In terms of the API, I think it would be much better if decisions about the implementation of the basepoint tables were encapsulated inside the existing EdwardsBasepointTable type, rather than forcing users to make all of their code generic over the implementation details of the basepoint table (and thus also baking the implementation details into a public API that can't be changed later).
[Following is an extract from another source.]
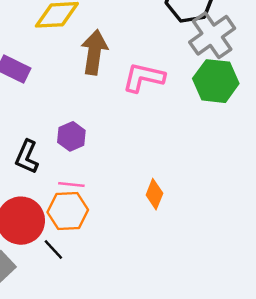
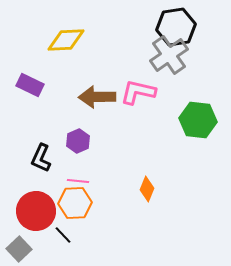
gray cross: (212, 35) -> (169, 55), moved
brown arrow: (94, 52) -> (97, 97), moved, turned -99
green hexagon: (216, 81) -> (198, 120), moved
I'm not sure how we would accomplish this, as some users are running on small embedded devices, others in SGX enclaves, and still others on laptops or in server farms. In an SGX enclave, I'm currently using radix-16 (and can't afford more memory usage), on my laptop (an i7-8550U) the radix-32 tables are the best time/memory tradeoff, and on an E5-2686 v4 I'm seeing that radix-64 is the best variant (see attached benchmarks):

curve25519-dalek-benchmarks-i7-8550U.txt
curve25519-dalek-benchmarks-i9-7900X.txt
curve25519-dalek-benchmarks-E5-2686v4.txt

This might be an argument for leaving radix-128 and radix-256 out? However I also wouldn't put it past someone running a large consensus network to throw money at a custom chipset eventually. In any case, I find it confusing to say that we could somehow know ahead of time whether the E5-2686v4 users are running the code in a TEE or outside one, let alone what other memory constraints they might have. (Consider also the case of a consensus verifier node which is seeing consensus signers drop on- and off-line, how are we to say when it's advantageous to use 30KB of memory versus 60/120/240/480KB?)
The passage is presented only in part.